La stringa di comando finale per i nostri scopi sarebbe:

Ettercap.exe -T -q -P dns_spoof -M arp // //

L’esecuzione del comando inizierebbe il doppio attacco a fasi, avvelenando prima la cache ARP dei dispositivi sulla rete e quindi trasmettendo le risposte false alle query DNS.


Figura 6: Ettercap ascolta attivamente le query DNS

Una volta avviato, chiunque tenti di accedere a www.yahoo.com viene reindirizzato al nostro sito dannoso.

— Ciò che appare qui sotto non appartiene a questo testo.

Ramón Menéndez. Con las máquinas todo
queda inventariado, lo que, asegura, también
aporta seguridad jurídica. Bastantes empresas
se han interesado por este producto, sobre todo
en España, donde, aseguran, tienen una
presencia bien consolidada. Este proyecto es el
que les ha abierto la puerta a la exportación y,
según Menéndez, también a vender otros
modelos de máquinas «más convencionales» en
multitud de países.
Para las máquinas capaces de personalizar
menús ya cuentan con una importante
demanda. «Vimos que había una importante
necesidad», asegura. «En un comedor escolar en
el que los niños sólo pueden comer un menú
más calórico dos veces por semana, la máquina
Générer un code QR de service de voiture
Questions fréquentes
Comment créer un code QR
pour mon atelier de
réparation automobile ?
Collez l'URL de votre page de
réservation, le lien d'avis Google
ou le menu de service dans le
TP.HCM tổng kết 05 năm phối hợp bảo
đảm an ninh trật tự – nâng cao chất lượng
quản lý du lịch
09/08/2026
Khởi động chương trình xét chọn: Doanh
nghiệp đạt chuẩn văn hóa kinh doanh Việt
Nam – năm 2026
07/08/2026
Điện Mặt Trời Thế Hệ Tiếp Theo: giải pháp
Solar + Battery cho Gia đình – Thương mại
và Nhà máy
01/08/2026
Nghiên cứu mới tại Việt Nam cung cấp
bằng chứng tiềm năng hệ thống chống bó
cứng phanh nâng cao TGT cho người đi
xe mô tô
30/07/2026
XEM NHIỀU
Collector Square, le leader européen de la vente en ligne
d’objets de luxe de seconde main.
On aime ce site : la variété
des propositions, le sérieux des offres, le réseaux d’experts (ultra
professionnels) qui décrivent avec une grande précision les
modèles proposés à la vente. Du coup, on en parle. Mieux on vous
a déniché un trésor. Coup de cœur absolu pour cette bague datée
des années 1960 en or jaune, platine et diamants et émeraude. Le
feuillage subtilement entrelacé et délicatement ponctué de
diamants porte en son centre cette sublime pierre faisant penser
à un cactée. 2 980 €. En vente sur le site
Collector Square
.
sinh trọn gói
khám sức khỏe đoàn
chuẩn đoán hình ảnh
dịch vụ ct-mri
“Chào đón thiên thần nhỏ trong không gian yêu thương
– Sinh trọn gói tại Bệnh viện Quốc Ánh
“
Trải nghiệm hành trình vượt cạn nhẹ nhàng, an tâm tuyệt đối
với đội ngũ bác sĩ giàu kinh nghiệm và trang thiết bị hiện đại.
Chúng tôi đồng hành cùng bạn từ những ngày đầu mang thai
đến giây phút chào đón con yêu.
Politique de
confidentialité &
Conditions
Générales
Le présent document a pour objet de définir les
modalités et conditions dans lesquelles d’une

Difendersi dallo spoofing DNS

Lo spoofing del DNS è difficile da difendere perché gli attacchi sono per lo più passivi. In genere, non si saprà mai che il tuo DNS è stato falsificato fino a quando non è successo. Quello che ottieni è una pagina web diversa da quella che ti aspetti. In attacchi molto mirati è molto probabile che tu non possa mai sapere che sei stato ingannato a inserire le tue credenziali in un sito falso finché non ricevi una chiamata dalla tua banca chiedendoti perché hai appena acquistato una nuova barca al largo della Grecia. Detto questo, ci sono ancora alcune cose che possono essere fatte per difendersi da questi tipi di attacchi:

  • Proteggi le tue macchine interne: attacchi come questi sono eseguiti più comunemente all’interno della rete. Se i dispositivi di rete sono sicuri, c’è meno possibilità che questi host compromessi vengano utilizzati per lanciare un attacco di spoofing.
  • Non fare affidamento su DNS per sistemi sicuri: su sistemi altamente sensibili e sicuri che in genere non si naviga su Internet è spesso una buona pratica non utilizzare DNS. Se si dispone di un software che si basa su nomi host per funzionare, questi possono essere specificati manualmente nel file host dispositivi.
  • Usa IDS: un sistema di rilevamento delle intrusioni, quando posizionato e distribuito correttamente, in genere può rilevare la maggior parte delle forme di avvelenamento della cache ARP e di spoofing del DNS.
  • Usa DNSSEC: DNSSEC è una nuova alternativa al DNS che utilizza i record DNS con firma digitale per garantire la validità di una risposta alla query. DNSSEC non è ancora in ampia distribuzione ma è stato ampiamente accettato come “il futuro del DNS”. Questo è così tanto che il DOD degli Stati Uniti ha incaricato tutti i domini MIL e GOV di iniziare a utilizzare DNSSEC entro il prossimo anno. Puoi leggere ulteriori informazioni su DNSSEC qui .

Incartare

DNS Spoofing è una forma molto letale di un attacco MITM quando abbinato al giusto livello di abilità e intenzioni malevole. Usando questa tecnica possiamo utilizzare tecniche di phishing per rubare credenzialmente le credenziali, installare malware con un exploit drive-by o addirittura causare una condizione di negazione del servizio.